Studies on the yeast proteasome uncover its basic structural features and multiple in vivo functions.

Proteasomes are large multicatalytic protease complexes found in the cytoplasm and nucleus of all eukaryotic cells. 20S proteasomes are cylindrically shaped particles composed of a set of different subunits arranged in a stack of 4 rings with 7-fold symmetry. In yeast 14 different genes are known, which are proposed to code for the complete set of 20S proteasomal subunits. They can be divided in 7 alpha- and 7 beta-type subunits. 26S proteasomes are even larger proteinase complexes which contain the 20S proteasome as the functional proteolytic core. They degrade ubiquitinylated proteins in vitro. Several yeast 26S proteasome subunits have been characterized as members of a novel ATPase family. Studies with yeast 20S and 26S proteasome mutants uncovered the function of proteasomes in stress-dependent and ubiquitin-mediated proteolytic pathways. Proteasomes are important for cellular regulation, cell differentiation, adaptation to environmental changes and are involved in cell cycle control.
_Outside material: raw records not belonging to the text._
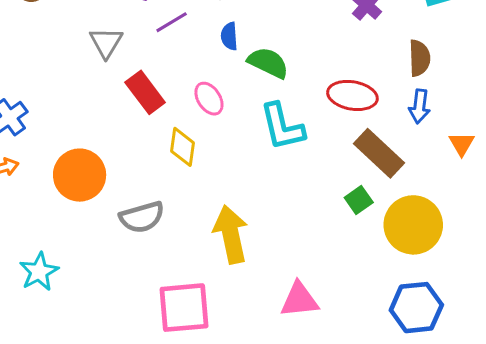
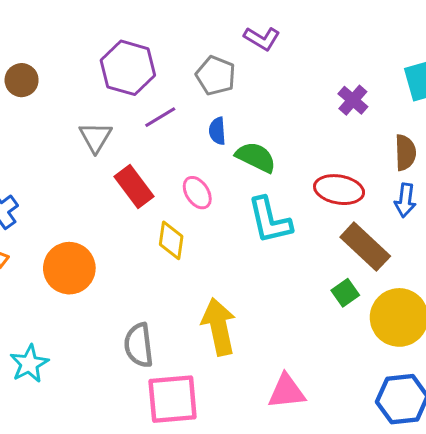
gray semicircle: (142, 217) -> (139, 345), moved, turned 99

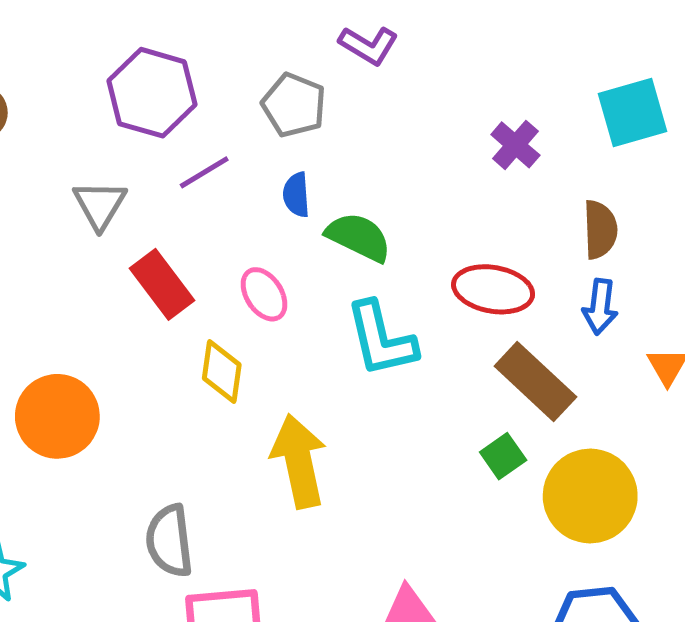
yellow arrow: (219, 327) -> (299, 461), moved

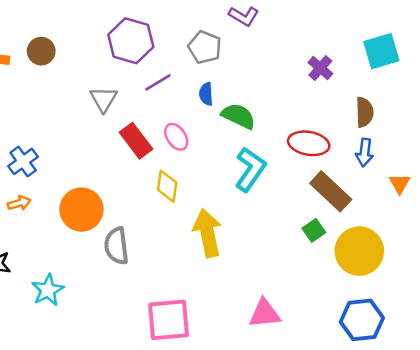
pink ellipse: (264, 294) -> (176, 137), moved
cyan L-shape: (381, 339) -> (250, 169), turned -132
gray semicircle: (169, 541) -> (117, 246), moved

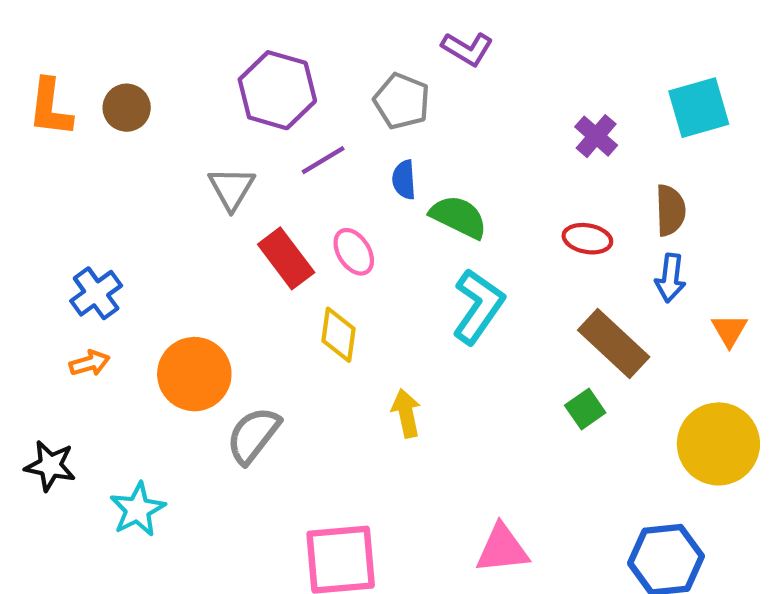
red ellipse: (309, 143) -> (587, 239), moved, size x0.7
yellow arrow: (207, 233) -> (406, 413), size x0.6
gray semicircle: (117, 246) -> (253, 435), turned 45
yellow circle: (359, 251) -> (718, 444), moved

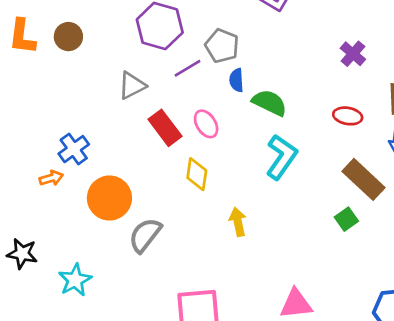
gray pentagon: (402, 101) -> (222, 46), moved
gray triangle: (231, 188) -> (132, 86), turned 32
blue cross: (96, 293) -> (74, 149), moved
orange arrow: (90, 363) -> (51, 178), moved

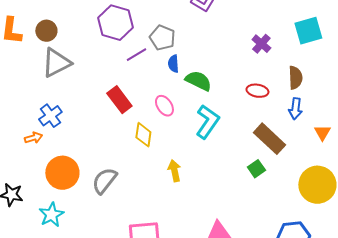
gray triangle: (132, 86) -> (56, 63), moved, size x1.4
pink ellipse: (206, 124) -> (164, 106), moved
orange circle: (109, 198) -> (62, 173), moved

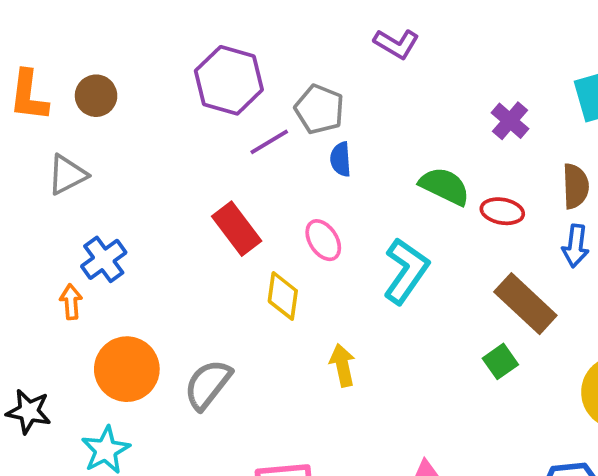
gray triangle: (56, 63) -> (67, 175), moved, size x0.7
green semicircle: (198, 81) -> (445, 186), moved
orange arrow: (33, 138) -> (71, 302), turned -78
The Proteasome and Protein Degradation in Yeast

In 1984 a high molecular mass multisubunit protease complex was isolated from Saccharomyces cerevisiae [Achstetter et al. 1984] which proved to be the yeast homologue of the 20S proteasome complexes found in all eukaryotic cells [Kleinschmidt et al. 1988]. The yeast 20S proteasome is able to cleave chromo- and fluorogenic peptides at the carboxyterminus of hydrophobic, basic or acidic amino acids (chymotrypsin-like-, trypsin-like- and peptidyl-glutamyl-peptide hydrolyzing activity, respectively) [Heinemeyer et al. 1991]. The yeast 20S proteasome is composed of different subunits, showing a set of protein bands in the SDS-PAGE with molecular masses ranging from 20 to 35 kDa. They can be separated into 14 protein spots after two-dimensional gel electrophoresis [Heinemeyer et al. 1991]. Genes named Y7, Y13, PRS1 and PRS2 (independendly cloned as Y8 and SCL1) were cloned and sequenced on the basis of protein sequences of 20S proteasome subunits, genes named PRS3, PUP1, PUP2 and PUP3 were sequenced by chance [for summary see Hilt et al. 1993b]. We cloned the s-type genes PREI, PRE2, PRE3 and PRE4 by complementation of mutants defective in the chymotrypsin-like- (prel and pre2 mutants) or the PGPH-activity (pre3 and pre4 mutants) of the proteasome [Heinemeyer et al. 1991, Heinemeyer et al. 1993, Hilt et al. 1993a, Enenkel et al. 1994]. Additionally we cloned two α-type genes PRE5 and PRE6 using peptide sequences derived from purified proteasome subunits, extending the number of yeast 20S proteasome subunit genes to 14 [Heinemeyer et al. 1994].